Implementation: src/runtime/kernel/node-workflow-runtime.tssend step handling and drainWorkflowQueue.

  1. On workflow entry, push a WorkflowContext (route map, empty queue).
  2. When inheritCallerMetadataScope === false, copy each channel <name> -> … from graph.modules.get(resolved.filePath)’s AST into ctx.routes; nested run frames leave routes empty.
  3. Execute workflow steps top to bottom.
  4. On <-: resolve payload; bump inboxSeq (NNN zero-padded to 3 digits); enqueue on the routed context selected by scanning the stack outward; if routed write inbox/NNN-<channel>.txt; always append INBOX_ENQUEUE (channel, sender, inbox_seq, ts, run_id, event_version) to run_summary.jsonl.
  5. After all steps (and implicit run async joins) complete, drainWorkflowQueue:
    • while (cursor < queue.length) — new sends during dispatch append to the same queue and are processed in subsequent iterations.
    • For each message, look up targets for channel on that workflow’s context. If there is no route, skip (silent drop).
    • If there are targets, invoke each target sequentially in target-list order, binding message, channel, and sender to the target’s 3 declared parameters (see Ordering and sequence ids).
  6. Pop the workflow context and return.

There is no E_DISPATCH_DEPTH / JAIPH_INBOX_MAX_DISPATCH_DEPTH check in NodeWorkflowRuntime’s drain loop.

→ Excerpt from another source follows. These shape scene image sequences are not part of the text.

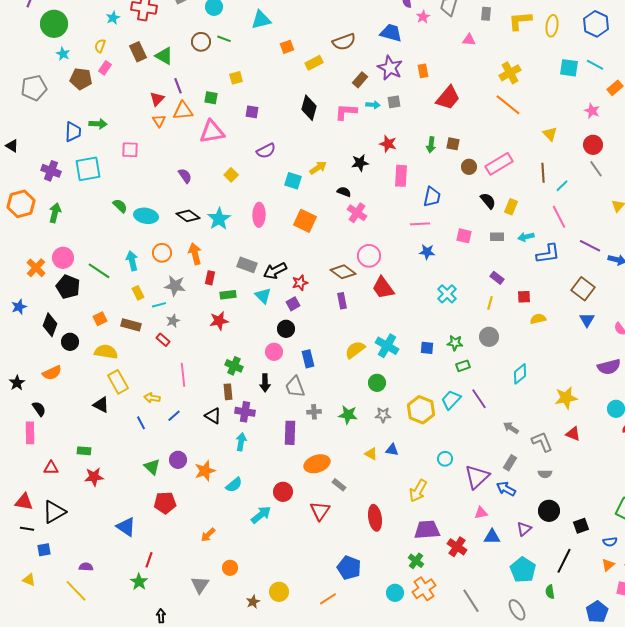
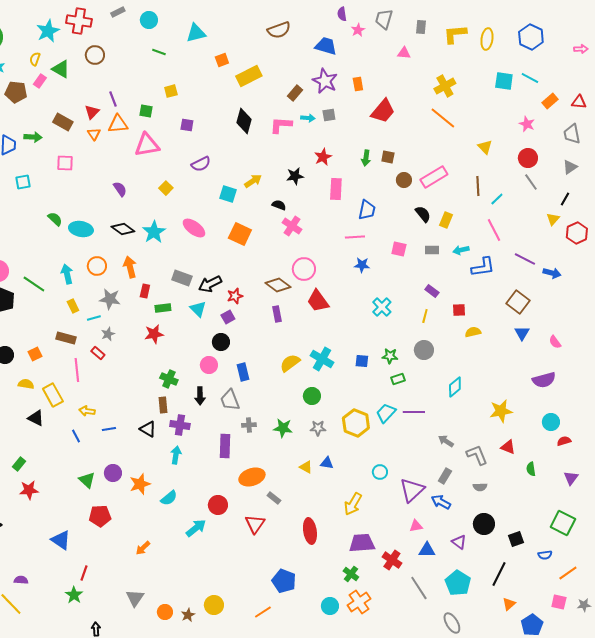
cyan star: (113, 18) -> (48, 31), size x1.6
brown circle: (201, 42) -> (95, 55), moved
brown semicircle: (344, 42) -> (279, 30), moved
brown rectangle: (138, 52) -> (63, 122), moved, turned -36
green triangle: (164, 56) -> (61, 69), moved
yellow rectangle: (314, 63) -> (249, 76), size x1.4
red star: (388, 144) -> (323, 157), turned 30
cyan square: (88, 169) -> (23, 182), size x0.6
pink ellipse: (259, 215) -> (194, 228), turned -55
orange square: (100, 319) -> (35, 354), moved
yellow semicircle: (106, 352) -> (26, 384), moved, size x0.7
pink line: (183, 375) -> (77, 370), moved
purple line: (479, 399) -> (414, 412), turned -55
blue line: (174, 416) -> (109, 429), turned 32
green rectangle: (84, 451) -> (19, 464), turned -56
purple triangle: (524, 529) -> (459, 542), turned -42
orange triangle: (608, 565) -> (509, 604), moved
orange circle: (230, 568) -> (165, 612), moved
green semicircle: (550, 592) -> (531, 469), moved
gray line: (471, 601) -> (419, 588), moved

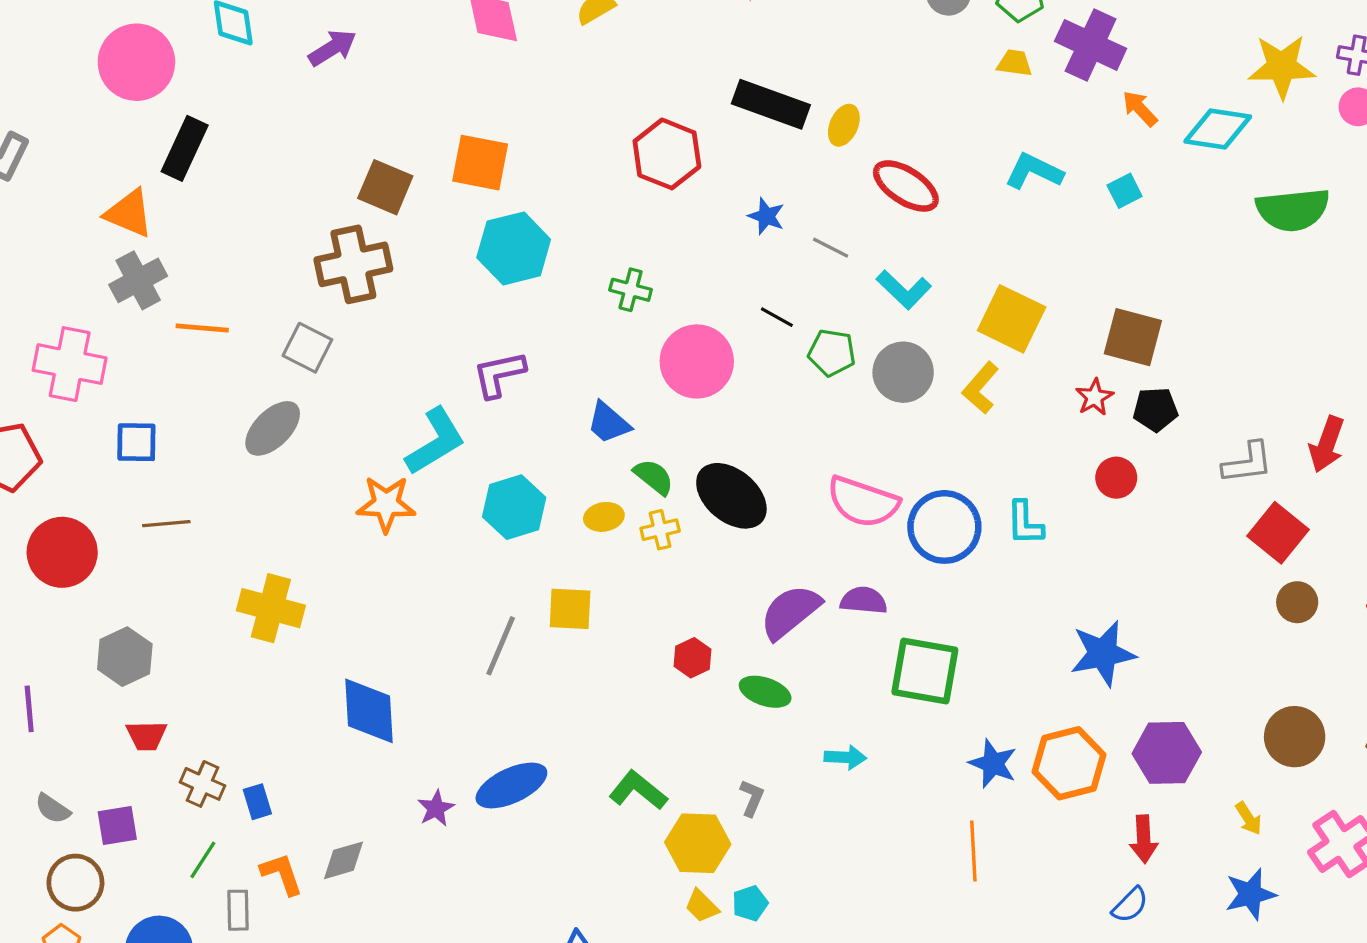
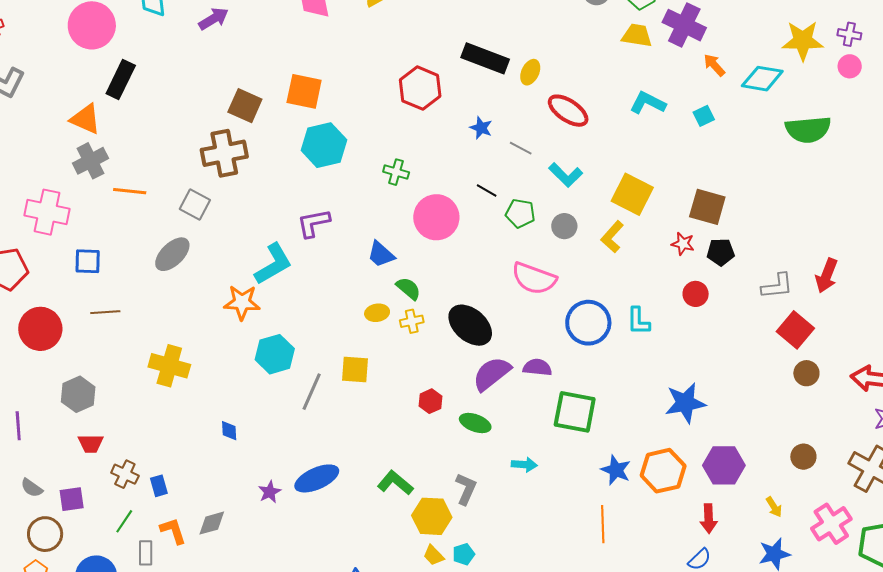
yellow trapezoid: (1015, 63) -> (637, 35), size x1.4
gray circle: (903, 372) -> (564, 226), size x0.7
red star: (1095, 397) -> (683, 244), turned -30
black ellipse: (731, 496) -> (470, 325), moved
pink semicircle: (863, 502) -> (534, 278), moved
cyan hexagon: (514, 507) -> (275, 354), moved
blue diamond: (369, 711) -> (229, 431), size x0.5
brown circle: (1295, 737) -> (803, 457), size x0.7
gray L-shape: (752, 798) -> (466, 489), size x1.4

Avoid unbounded circular sends in orchestration.

Implementation notes

Ordering and sequence ids

Messages are handled one at a time in queue order (FIFO). For each message, targets run strictly in list order on the channel line; the next message is not processed until all targets for the current message have finished (success, or fail-fast on the first non-zero exit).

Error semantics

Trigger contract

Routed receivers get three dispatch values bound to their declared parameters:

Param position Dispatch value
1st declared parameter Message payload (content sent to the channel)
2nd declared parameter Channel name (e.g. findings)
3rd declared parameter Sender name (the workflow name that performed the send)

Receivers get channel and sender via their declared parameter names — no environment-variable plumbing.

Progress tree integration

Example output

The shape matches the display_inbox.jh fixture inline in the same test file (search for display_inbox.jh in e2e/tests/91_inbox_dispatch.sh): scanner sends on findings, analyst sends on report, default routes both:

workflow default
  ▸ workflow scanner
  ·   ▸ script emit_findings
  ·   ✓ script emit_findings (<time>)
  ✓ workflow scanner (<time>)
  ▸ workflow analyst (message="Found 3 issues in auth module", chan="findings", sender="scanner")
  ·   ▸ script emit_summary (1="Found 3 issues in auth module")
  ·   ✓ script emit_summary (<time>)
  ✓ workflow analyst (<time>)
  ▸ workflow reviewer (message="Summary: Found 3 issues in auth ...", chan="report", sender="analyst")
  ·   ▸ script print_reviewed (1="Summary: Found 3 issues in auth ...")
  ·   ✓ script print_reviewed (<time>)
  ✓ workflow reviewer (<time>)

✓ PASS workflow default (<time>)

A smaller hand-written module with the same routing idea lives at examples/agent_inbox.jh.